» **SUPPLIED DATA**:

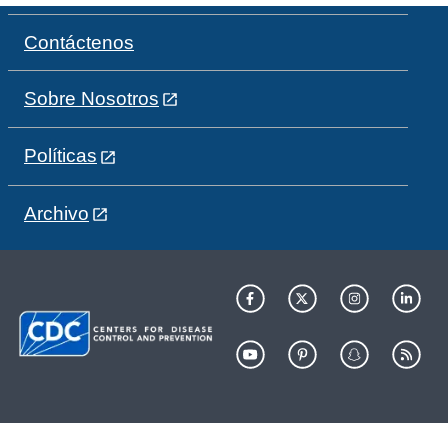
Contáctenos
Sobre Nosotros
Políticas
Archivo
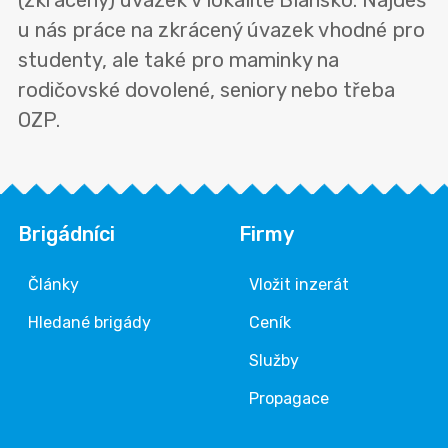
(zkrácený) úvazek v lokalitě Blansko. Najdeš
u nás práce na zkrácený úvazek vhodné pro
studenty, ale také pro maminky na
rodičovské dovolené, seniory nebo třeba
OZP.
Brigádníci
Firmy
Články
Vložit inzerát
Hledané brigády
Ceník
Služby
Propagace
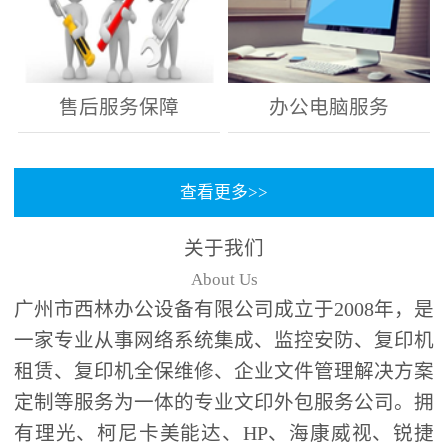
售后服务保障
办公电脑服务
查看更多>>
关于我们
About Us
广州市西林办公设备有限公司成立于2008年，是
一家专业从事网络系统集成、监控安防、复印机
租赁、复印机全保维修、企业文件管理解决方案
定制等服务为一体的专业文印外包服务公司。拥
有理光、柯尼卡美能达、HP、海康威视、锐捷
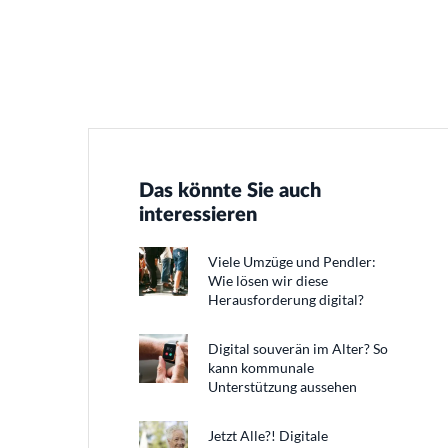
Das könnte Sie auch
interessieren
Viele Umzüge und Pendler:
Wie lösen wir diese
Herausforderung digital?
Digital souverän im Alter? So
kann kommunale
Unterstützung aussehen
Jetzt Alle?! Digitale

» **INSTRUCTIONS TO FOLLOW**: Give back the listing word for word, minus its images.

» **ANSWER FOR THIS EXERCISE**:
Contáctenos
Sobre Nosotros
Políticas
Archivo
(zkrácený) úvazek v lokalitě Blansko. Najdeš
u nás práce na zkrácený úvazek vhodné pro
studenty, ale také pro maminky na
rodičovské dovolené, seniory nebo třeba
OZP.
Brigádníci
Firmy
Články
Vložit inzerát
Hledané brigády
Ceník
Služby
Propagace
售后服务保障
办公电脑服务
查看更多>>
关于我们
About Us
广州市西林办公设备有限公司成立于2008年，是
一家专业从事网络系统集成、监控安防、复印机
租赁、复印机全保维修、企业文件管理解决方案
定制等服务为一体的专业文印外包服务公司。拥
有理光、柯尼卡美能达、HP、海康威视、锐捷
Das könnte Sie auch
interessieren
Viele Umzüge und Pendler:
Wie lösen wir diese
Herausforderung digital?
Digital souverän im Alter? So
kann kommunale
Unterstützung aussehen
Jetzt Alle?! Digitale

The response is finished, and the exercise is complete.